Словом, Фома, от излишнего жара, зарапортовался. Но таков был всегдашний исход его красноречия. Разумеется, кончилось тем, что генеральша, вместе с своими приживалками, собачонками, с Фомой Фомичом и с девицей Перепелицыной, своей главной наперсницей, осчастливила наконец своим прибытием Степанчиково. Она говорила, что только попробует жить у сына, покамест только испытает его почтительность. Можно представить себе положение полковника, покамест испытывали его почтительность! Сначала, в качестве недавней вдовы, генеральша считала своею обязанностью в неделю раза два или три впадать в отчаяние при воспоминании о своем безвозвратном генерале; причем, неизвестно за что, аккуратно каждый раз доставалось полковнику.
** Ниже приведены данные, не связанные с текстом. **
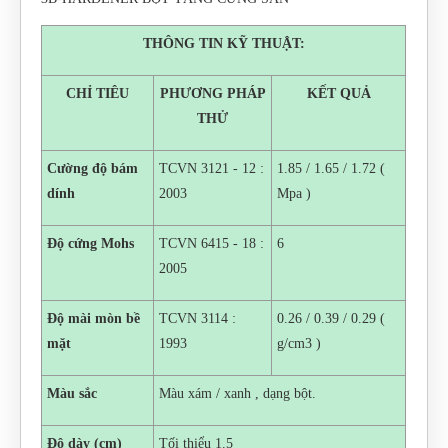
THÔNG TIN KỸ THUẬT:
CHỈ TIÊU
PHƯƠNG PHÁP
KẾT QUẢ
THỬ
Cường độ bám
TCVN 3121 - 12 :
1.85 / 1.65 / 1.72 (
dính
2003
Mpa )
Độ cứng Mohs
TCVN 6415 - 18 :
6
2005
Độ mài mòn bề
TCVN 3114 :
0.26 / 0.39 / 0.29 (
mặt
1993
g/cm3 )
Màu sắc
Màu xám / xanh , dạng bột.
Độ dày (cm)
Tối thiểu 1.5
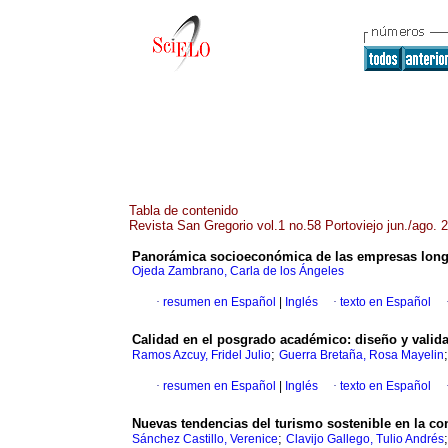
Tabla de contenido
Revista San Gregorio vol.1 no.58 Portoviejo jun./ago. 
Panorámica socioeconómica de las empresas longe
Ojeda Zambrano, Carla de los Ángeles
·
resumen en Español
|
Inglés
·
texto en Español
Calidad en el posgrado académico: diseño y valid
;
Ramos Azcuy, Fridel Julio
Guerra Bretaña, Rosa Mayelin
·
resumen en Español
|
Inglés
·
texto en Español
Nuevas tendencias del turismo sostenible en la co
;
Sánchez Castillo, Verenice
Clavijo Gallego, Tulio Andrés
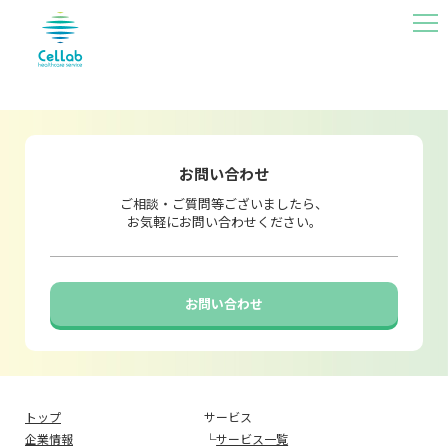
MEN
U
お問い合わせ
ご相談・ご質問等ございましたら、
お気軽にお問い合わせください。
お問い合わせ
トップ
サービス
企業情報
└
サービス一覧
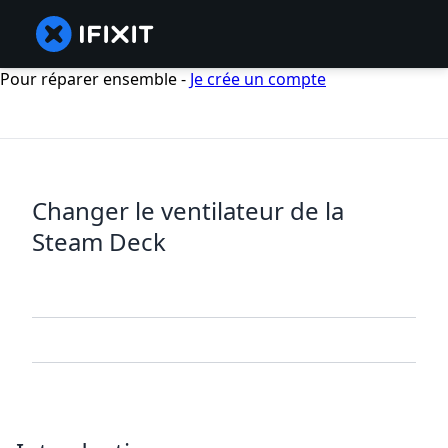
Pour réparer ensemble -
Je crée un compte
Changer le ventilateur de la
Steam Deck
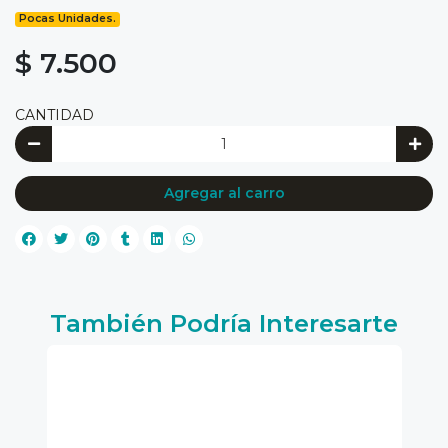
Pocas Unidades.
$ 7.500
CANTIDAD
Agregar al carro
También Podría Interesarte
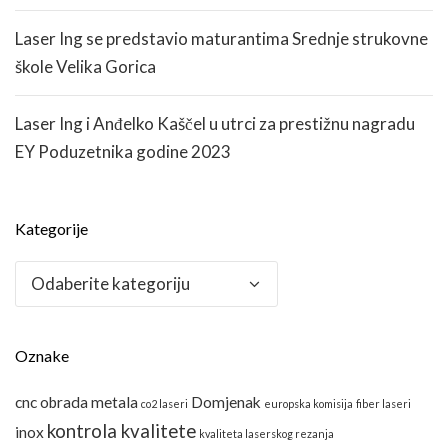
Laser Ing se predstavio maturantima Srednje strukovne
škole Velika Gorica
Laser Ing i Anđelko Kaščel u utrci za prestižnu nagradu
EY Poduzetnika godine 2023
Kategorije
Kategorije
Oznake
cnc obrada metala
Domjenak
co2 laseri
europska komisija
fiber laseri
kontrola kvalitete
inox
kvaliteta laserskog rezanja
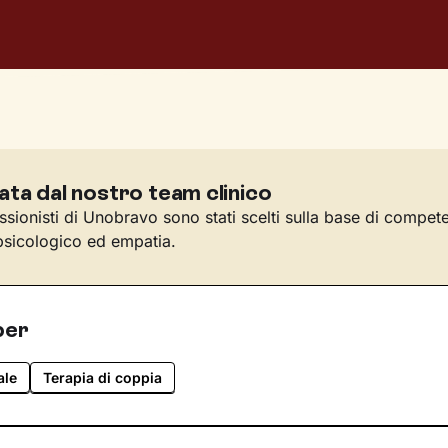
ata dal nostro team clinico
essionisti di Unobravo sono stati scelti sulla base di compet
sicologico ed empatia.
per
ale
Terapia di coppia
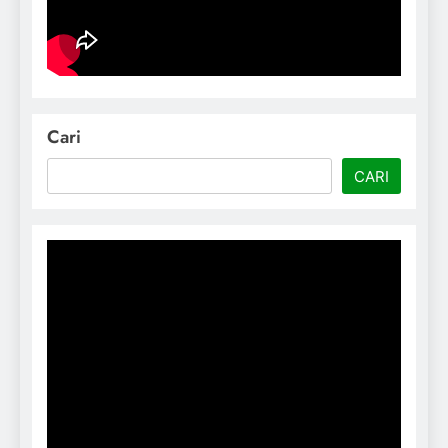
Cari
CARI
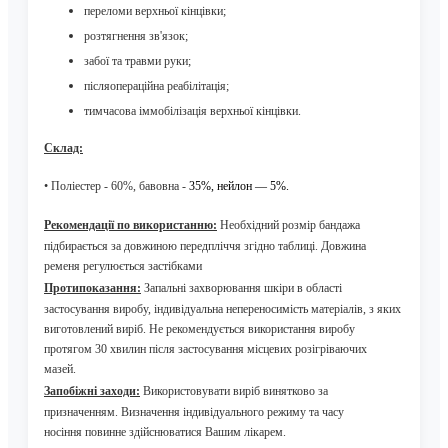
переломи верхньої кінцівки;
розтягнення зв'язок;
забої та травми руки;
післяопераційна реабілітація;
тимчасова іммобілізація верхньої кінцівки.
Склад:
•
П
оліестер - 60%
, бавовна -
35
%, нейлон —
5
%.
Рекомендації по використанню:
Необхідний розмір бандажа
підбирається за довжиною
передпліччя згідно таблиці. Довжина
ременя регулюється застібками
Протипоказання:
Запальні захворювання шкіри в області
застосування виробу, індивідуальна непереносимість матеріалів, з яких
виготовлений виріб.
Не рекомендується використання виробу
протягом 30 хвилин після застосування місцевих розігріваючих
мазей.
Запобіжні заходи
:
Використовувати виріб винятково за
призначенням. Визначення індивідуального режиму та часу
носіння повинне здійснюватися Вашим лікарем.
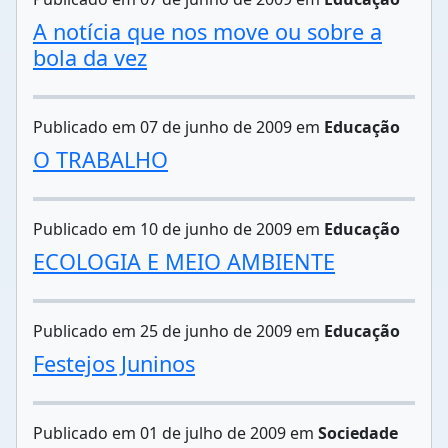
A notícia que nos move ou sobre a
bola da vez
Publicado em 07 de junho de 2009 em
Educação
O TRABALHO
Publicado em 10 de junho de 2009 em
Educação
ECOLOGIA E MEIO AMBIENTE
Publicado em 25 de junho de 2009 em
Educação
Festejos Juninos
Publicado em 01 de julho de 2009 em
Sociedade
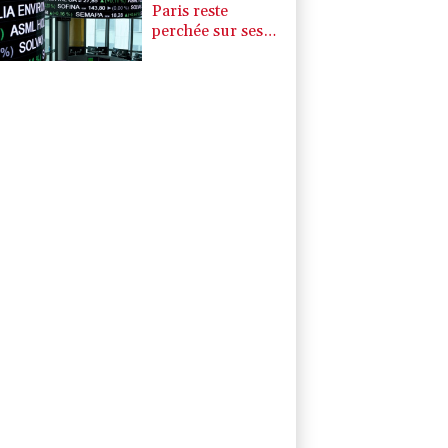
Paris reste
perchée sur ses
niveaux records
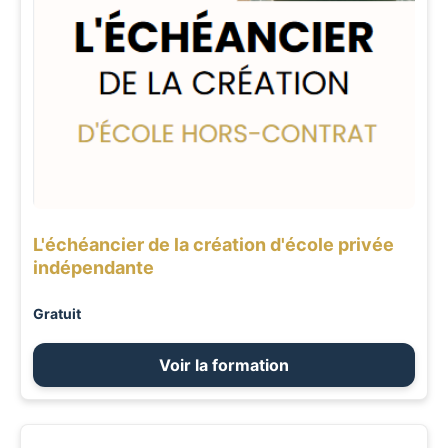
L'échéancier de la création d'école privée
indépendante
Gratuit
Voir la formation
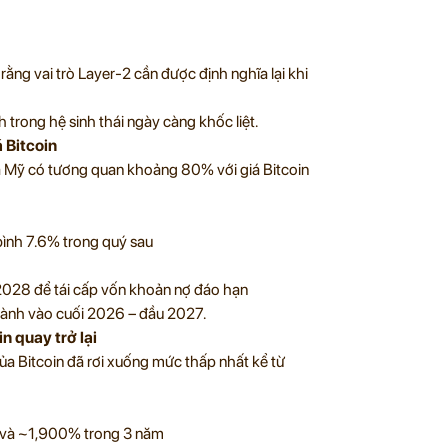
rằng vai trò Layer-2 cần được định nghĩa lại khi
trong hệ sinh thái ngày càng khốc liệt.
á Bitcoin
ủa Mỹ có tương quan khoảng 80% với giá Bitcoin
ình 7.6% trong quý sau
028 để tái cấp vốn khoản nợ đáo hạn
thành vào cuối 2026 – đầu 2027.
n quay trở lại
ủa Bitcoin đã rơi xuống mức thấp nhất kể từ
 và ~1,900% trong 3 năm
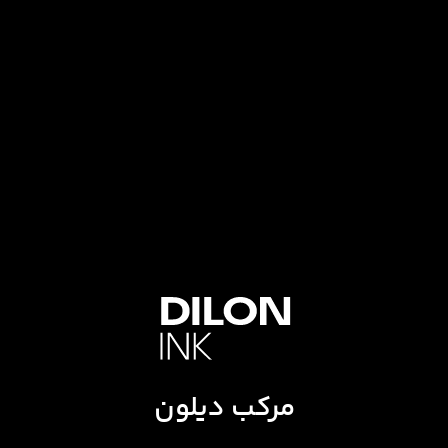
مرکب دیلون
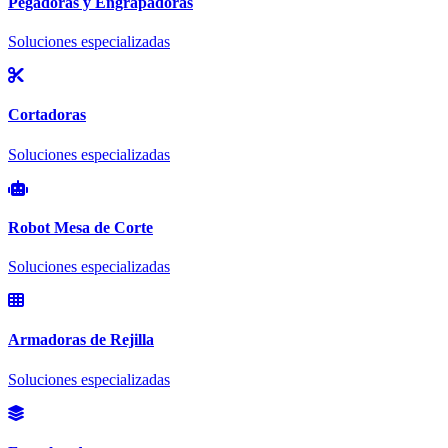
Pegadoras y Engrapadoras
Soluciones especializadas
Cortadoras
Soluciones especializadas
Robot Mesa de Corte
Soluciones especializadas
Armadoras de Rejilla
Soluciones especializadas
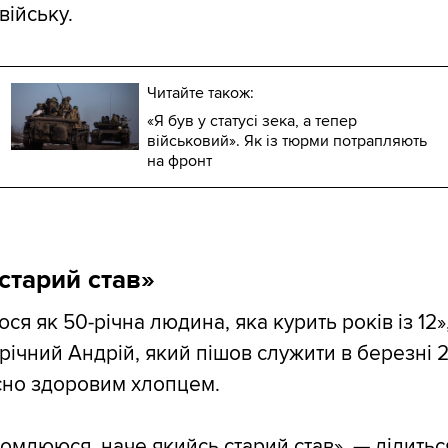
війську.
Читайте також:
«Я був у статусі зека, а тепер
військовий». Як із тюрми потрапляють
на фронт
старий став»
ся як 50-річна людина, яка курить років із 12»
річний Андрій, який пішов служити в березні 
сно здоровим хлопцем.
омлююся, наче якийсь старий став», — ділитьс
Иногда, особенно при чьих-нибудь посещениях, подозвав к себе своего внука, маленького Илюшу, и пятнадцатилетнюю Сашеньку, внучку свою, генеральша сажала их подле себя, долго-долго смотрела на них грустным, страдальческим взглядом, как на детей, погибших у такого отца, глубоко и тяжело вздыхала и наконец заливалась безмолвными таинственными слезами по крайней мере на целый час. Горе полковнику, если он не умел понять этих слез! А он, бедный, почти никогда не умел их понять и почти всегда, по наивности своей, подвертывался, как нарочно, в такие слезливые минуты и волей-неволей попадал на экзамен. Но почтительность его не уменьшалась и, наконец, дошла до последних пределов. Словом, оба, и генеральша и Фома Фомич, почувствовали вполне, что прошла гроза, гремевшая над ними столько лет от лица генерала Крахоткина, — прошла и никогда не воротится. Бывало, генеральша вдруг, ни с того ни с сего, покатится на диване в обморок. Подымется беготня, суетня. Полковник уничтожится и дрожит как осиновый лист.